Attached Files:
Cost of Integrated Care | BMJ Global Health | Volume 4 5 MB

“We previously have demonstrated the feasibility and validity of nurse-performed diagnosis and management of such complex conditions as type 1 diabetes and heart failure. These results now support the affordability of this approach and will be useful considerations in the advocacy for implementation of such models in similar settings.”

Abstract

Background: Integrated clinical strategies to address non-communicable disease (NCDs) in sub-Saharan Africa have largely been directed to prevention and treatment of common conditions at primary health centers. This study examines the cost of organizing integrated nurse-driven, physician-supervised chronic care for more severe NCDs at an outpatient specialty clinic associated with a district hospital in rural Rwanda. Conditions addressed included type 1 and type 2 diabetes, chronic respiratory disease, heart failure and rheumatic heart disease.

Methods: A retrospective costing analysis was conducted from the facility perspective using data from administrative sources and the electronic medical record systems of Butaro District Hospital in rural Rwanda. We determined initial startup and annual operating financial cost of the Butaro district advanced NCD clinic for the fiscal year 2013–2014. Per patient annual cost by disease category was determined.

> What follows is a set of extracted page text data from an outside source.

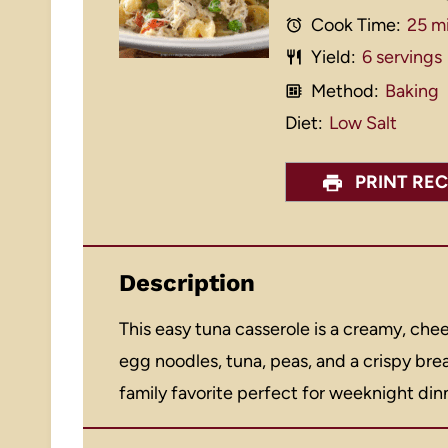
Cook Time:
25 m
Yield:
6
servings
Method:
Baking
Diet:
Low Salt
PRINT REC
Description
This easy tuna casserole is a creamy, ch
egg noodles, tuna, peas, and a crispy br
family favorite perfect for weeknight din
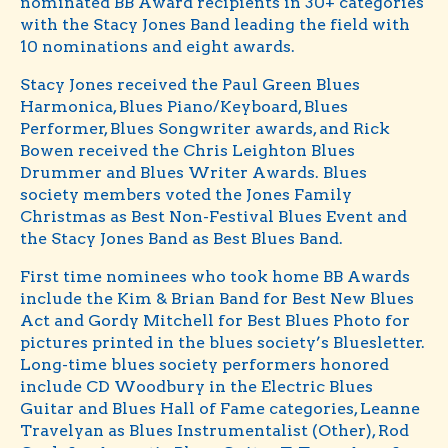
nominated BB Award recipients in 30+ categories
with the Stacy Jones Band leading the field with
10 nominations and eight awards.
Stacy Jones received the Paul Green Blues
Harmonica, Blues Piano/Keyboard, Blues
Performer, Blues Songwriter awards, and Rick
Bowen received the Chris Leighton Blues
Drummer and Blues Writer Awards. Blues
society members voted the Jones Family
Christmas as Best Non-Festival Blues Event and
the Stacy Jones Band as Best Blues Band.
First time nominees who took home BB Awards
include the Kim & Brian Band for Best New Blues
Act and Gordy Mitchell for Best Blues Photo for
pictures printed in the blues society’s Bluesletter.
Long-time blues society performers honored
include CD Woodbury in the Electric Blues
Guitar and Blues Hall of Fame categories, Leanne
Travelyan as Blues Instrumentalist (Other), Rod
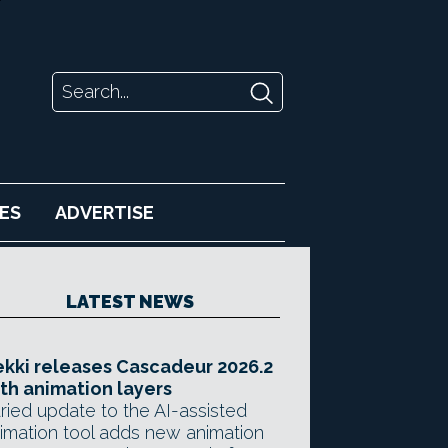
ES
ADVERTISE
LATEST NEWS
kki releases Cascadeur 2026.2
th animation layers
ried update to the AI-assisted
imation tool adds new animation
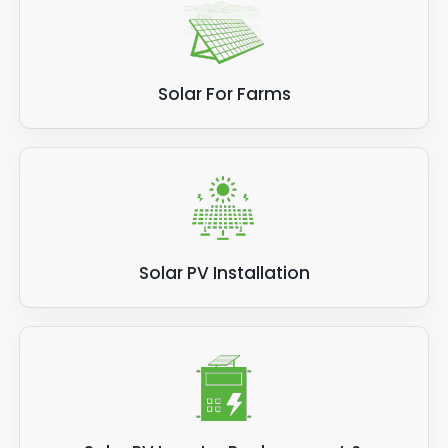
Solar For Farms
Solar PV Installation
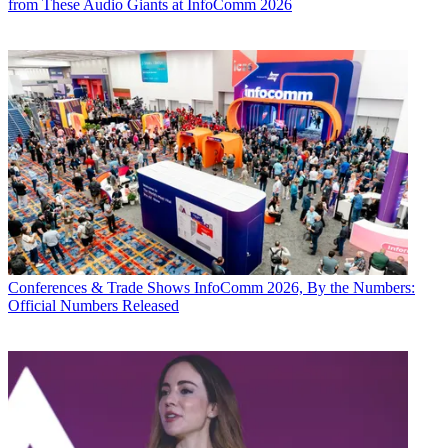
from These Audio Giants at InfoComm 2026
Conferences & Trade Shows
InfoComm 2026, By the Numbers:
Official Numbers Released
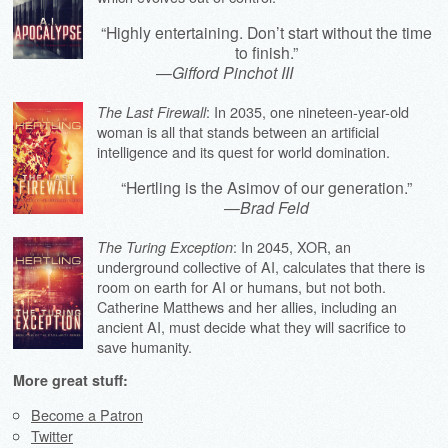
“Highly entertaining. Don’t start without the time
to finish.”
—
Gifford Pinchot III
: In 2035, one nineteen-year-old
The Last Firewall
woman is all that stands between an artificial
intelligence and its quest for world domination.
“Hertling is the Asimov of our generation.”
—
Brad Feld
: In 2045, XOR, an
The Turing Exception
underground collective of AI, calculates that there is
room on earth for AI or humans, but not both.
Catherine Matthews and her allies, including an
ancient AI, must decide what they will sacrifice to
save humanity.
More great stuff:
Become a Patron
Twitter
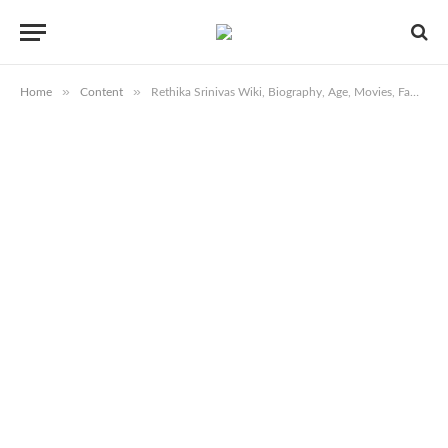
»
»
Home
Content
Rethika Srinivas Wiki, Biography, Age, Movies, Family, Images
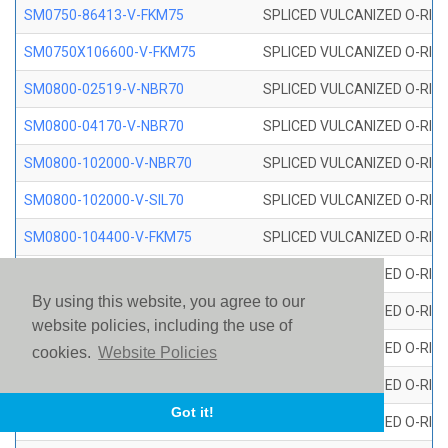
SM0750-86413-V-FKM75
SPLICED VULCANIZED O-RING
SM0750X106600-V-FKM75
SPLICED VULCANIZED O-RING
SM0800-02519-V-NBR70
SPLICED VULCANIZED O-RING
SM0800-04170-V-NBR70
SPLICED VULCANIZED O-RING
SM0800-102000-V-NBR70
SPLICED VULCANIZED O-RING
SM0800-102000-V-SIL70
SPLICED VULCANIZED O-RING 
SM0800-104400-V-FKM75
SPLICED VULCANIZED O-RING
SM0800-106400-V-SIL70
SPLICED VULCANIZED O-RING 
By using this website, you agree to our
SM0800-110000-V-SIL70
SPLICED VULCANIZED O-RING 
website policies, including the use of
SM0800-115500-V-SIL70
SPLICED VULCANIZED O-RING 
cookies.
Website Policies
SM0800-117600-V-SIL70
SPLICED VULCANIZED O-RING 
Got it!
SM0800-118500-V-FKM75
SPLICED VULCANIZED O-RING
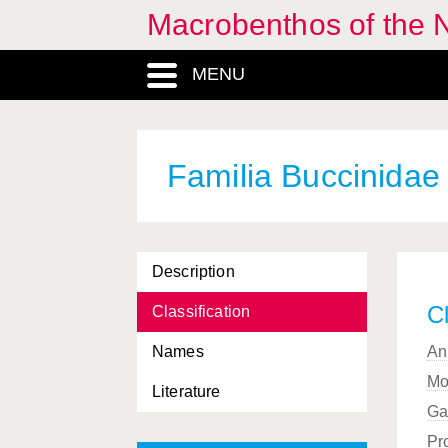
Macrobenthos of the N
Barleeia
, Genus
MENU
Barleeidae, Familia
Barnea
, Genus
Basommatophora, Ordo
Familia Buccinidae
Bathyarca
, Genus
Bela
, Genus
Description
Beringius
, Genus
Cl
Classification
Berthella
, Genus
Names
An
Bittium
, Genus
Mo
Literature
Bivalvia, Classis
Ga
Brachioteuthidae, Familia
Pr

Results: A total of US$47 976 in fixed start-up costs was necessary to establish a new advanced NCD clinic serving a population of approximately 300 000 people (US$0.16 per capita). The additional annual operating cost for this clinic was US$68 975 (US$0.23 per capita) to manage a 632-patient cohort and provide training, supervision and mentorship to primary health centers. Labor comprised 54% of total cost, followed by medications at 17%. Diabetes mellitus had the highest annual cost per patient (US$151), followed by heart failure (US$104), driven primarily by medication therapy and laboratory testing.

Conclusions: This is the first study to evaluate the costs of integrated, decentralized chronic care for some severe NCDs in rural sub-Saharan Africa. The findings show that these services may be affordable to governments even in the most constrained health systems.